7.) Challenge your self during batting practice. Don’t just hit everything thrown at you. Take pride in your takes. Put yourself in different counts. Step in and out of the box, practice your routines and commit to your visual plan! Take a few good rounds of hitting mistakes over the middle of the plate and then get back to reality hitting! Real game at-bats average about five pitches. Keep it real and practice your entrance and exits into the box.
8.) Taking your meds (mini meditation timeouts that soothe the soul and connect you with you) and watching your best flixs (visualization/imagery) should be a constant throughout your pre-game routine and in the on-deck circle. If you can close your eyes for a few seconds in public, you can see the best image you just created in your mind’s eye. Be the master hitter and take these two skills into the batter’s box and in between pitches. Are you on deck? A simple review of your eyes and visual strategy will get you ready for your upcoming at-bat. Connect with a deeply exaggerated breath, and then get your body and thoughts out of your at-bat.
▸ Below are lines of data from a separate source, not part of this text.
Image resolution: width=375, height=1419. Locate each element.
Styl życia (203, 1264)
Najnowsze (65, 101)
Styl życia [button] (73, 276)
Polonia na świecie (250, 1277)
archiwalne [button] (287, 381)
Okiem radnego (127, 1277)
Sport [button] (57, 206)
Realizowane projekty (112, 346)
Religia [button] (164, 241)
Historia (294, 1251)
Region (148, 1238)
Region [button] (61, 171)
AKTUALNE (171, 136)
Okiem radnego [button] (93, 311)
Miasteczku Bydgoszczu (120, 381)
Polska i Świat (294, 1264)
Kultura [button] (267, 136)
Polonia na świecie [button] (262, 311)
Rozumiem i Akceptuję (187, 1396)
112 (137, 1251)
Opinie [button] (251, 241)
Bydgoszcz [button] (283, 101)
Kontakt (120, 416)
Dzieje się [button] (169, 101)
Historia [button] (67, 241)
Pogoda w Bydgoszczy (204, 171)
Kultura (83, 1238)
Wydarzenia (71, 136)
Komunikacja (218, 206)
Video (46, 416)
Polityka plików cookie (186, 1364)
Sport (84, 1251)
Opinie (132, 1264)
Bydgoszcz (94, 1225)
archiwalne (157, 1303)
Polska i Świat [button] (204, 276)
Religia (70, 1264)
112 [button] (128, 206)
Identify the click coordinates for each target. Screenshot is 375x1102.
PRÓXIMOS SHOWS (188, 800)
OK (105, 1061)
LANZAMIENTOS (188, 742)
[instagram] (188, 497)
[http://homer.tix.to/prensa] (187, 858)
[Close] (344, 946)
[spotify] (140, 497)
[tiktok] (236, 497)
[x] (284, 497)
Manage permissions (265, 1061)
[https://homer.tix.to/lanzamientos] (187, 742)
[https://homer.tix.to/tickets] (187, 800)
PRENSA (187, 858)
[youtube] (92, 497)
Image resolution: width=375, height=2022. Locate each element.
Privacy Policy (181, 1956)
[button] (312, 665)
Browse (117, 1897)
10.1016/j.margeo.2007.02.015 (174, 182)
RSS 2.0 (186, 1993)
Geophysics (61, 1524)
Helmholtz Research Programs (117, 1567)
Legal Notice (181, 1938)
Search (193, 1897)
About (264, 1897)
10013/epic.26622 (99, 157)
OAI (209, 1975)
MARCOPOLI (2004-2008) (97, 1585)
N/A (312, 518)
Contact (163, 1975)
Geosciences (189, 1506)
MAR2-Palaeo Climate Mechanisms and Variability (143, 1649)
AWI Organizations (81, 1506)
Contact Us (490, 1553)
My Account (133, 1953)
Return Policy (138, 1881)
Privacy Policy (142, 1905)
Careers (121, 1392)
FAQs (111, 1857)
9.) Cardio hitting isn’t real. Great hitters need to practice doing nothing and control the time gaps that exist in real at-bats. The average time between pitches is around 20 seconds. Managing that time with a calmness and quietness takes practice. Hitters will see an average of five pitches per at-bat. Keep it real. Practice paying attention at actual game-time intervals and with the eyes of a quiet hawk for five consecutive pitches.
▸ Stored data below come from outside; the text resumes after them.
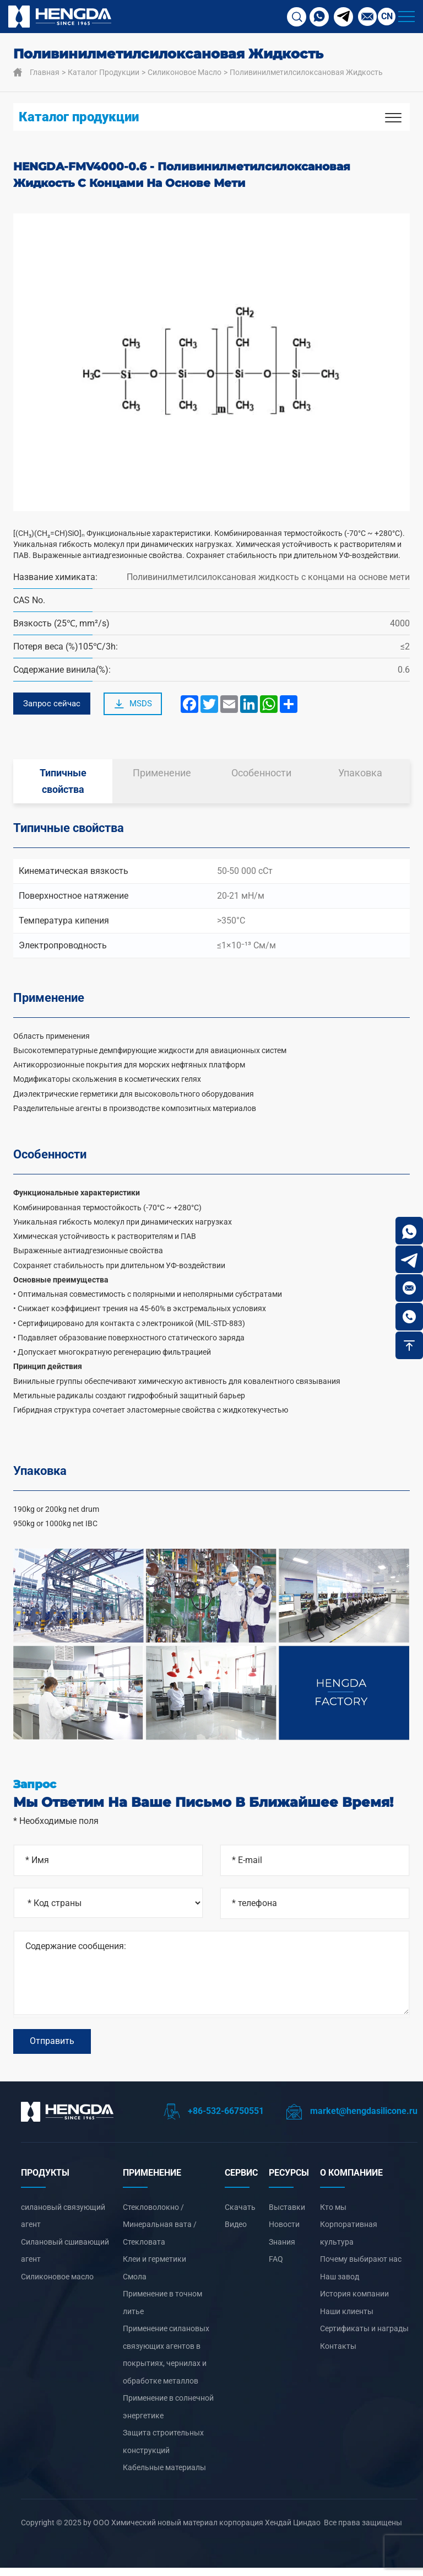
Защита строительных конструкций (163, 2450)
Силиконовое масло (184, 72)
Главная (44, 72)
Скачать (240, 2215)
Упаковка (360, 776)
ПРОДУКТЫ (45, 2181)
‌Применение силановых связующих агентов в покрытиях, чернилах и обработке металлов (166, 2362)
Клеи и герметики (154, 2267)
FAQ (276, 2267)
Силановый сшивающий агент (65, 2259)
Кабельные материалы (164, 2475)
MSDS (136, 705)
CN (387, 16)
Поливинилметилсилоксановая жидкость (306, 72)
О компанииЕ (351, 2181)
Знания (282, 2250)
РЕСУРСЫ (289, 2181)
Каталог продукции (103, 72)
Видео (236, 2232)
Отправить (52, 2047)
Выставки (287, 2215)
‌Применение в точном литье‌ (162, 2311)
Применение (162, 776)
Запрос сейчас (53, 705)
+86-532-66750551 (214, 2119)
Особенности (261, 776)
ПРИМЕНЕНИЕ (152, 2181)
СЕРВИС (241, 2181)
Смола (135, 2284)
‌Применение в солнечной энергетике (168, 2415)
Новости (284, 2232)
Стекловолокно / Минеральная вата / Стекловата (160, 2233)
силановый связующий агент (63, 2224)
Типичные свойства (63, 784)
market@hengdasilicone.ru (351, 2119)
10.) Loose and smooth win the prize. Less is better. Effortless power. You have heard all the clichés. When you learn to get your body out of the way and let your eyes and barrel work as one unit, you are one step closer to hitting like the elite few! The big muscles (hips and shoulders) will find their way into the swing. Control your eyes and barrel first.
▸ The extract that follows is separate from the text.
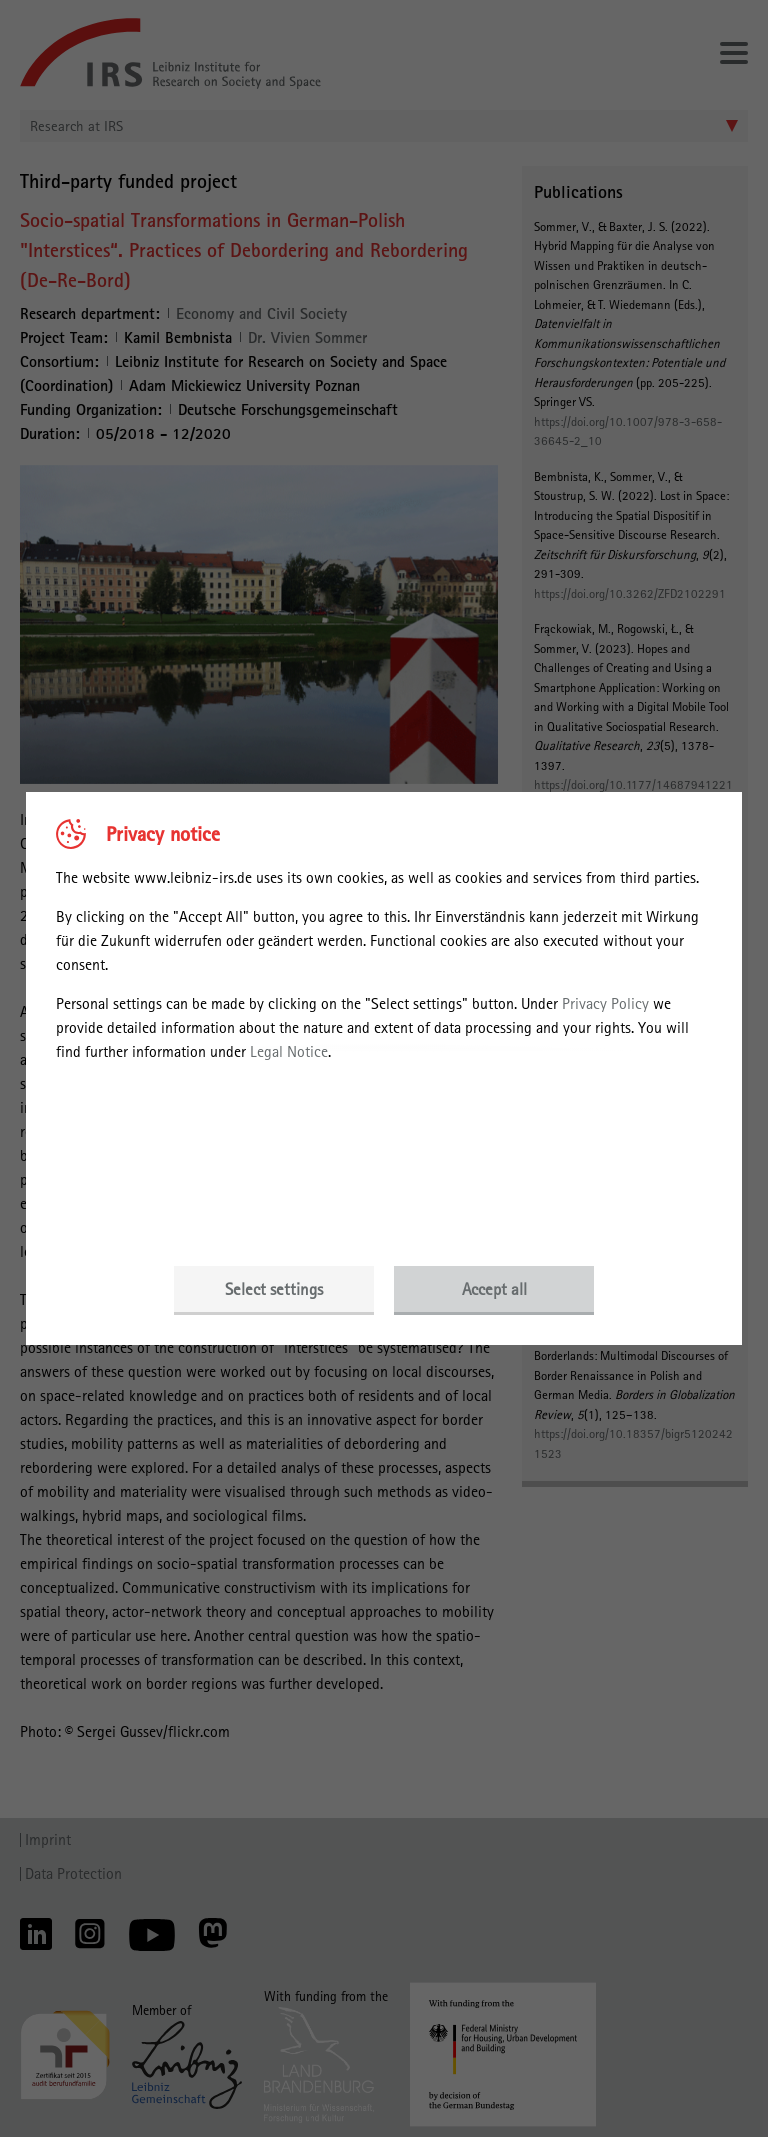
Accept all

11.) Hit the pitch you want to see. Sounds like the universal basic advice of “see the ball, hit the ball,” but it’s quite the opposite. In offensive counts, good hitters stay with a visual plan and “funnel” the ball into a lane or ladder within their hit zones. With two strikes, great hitters love the challenge of seeing the ball longer—track the pitch to your back knee or front elbow—as their primary task. The better the pitching, the more visually discipline hitters have to become. On-deck preparation using visualization and self-talk to strategize what pitch location you are going to “see” is crucial as you move up the hitting good chain.
12.) Get to the library, be quiet and read. The library is the special place and mindset all good hitters pass through on their way toward deciding what, where and when the pitch is arriving. The library is the “take part of the swing” in the physical world, and it’s the quiet, read/see part of the visual world of a hitter. The quality and consistency of visiting the library is the holy grail for hitters.
13.) Open eyes are calm eyes. Open-tracking is effective seeing. When hitters look at nothing, they see everything. Your pre-release look at the pitcher should feel like the gaze and focus level you have when looking at the sunset over the ocean or while walking in the mountains on a clear morning by yourself.
14.) Reflect and adjust. Your success in subsequent at-bats is directly related to how effective and quickly you autopsy the results of your previous bad at-bat. Great players have selective memory as they quickly prepare for the next pitch or at-bat with excitement and passion.
Great at-bats start months before Opening Day. Autopsy some of your results from last year as starting point for 2019.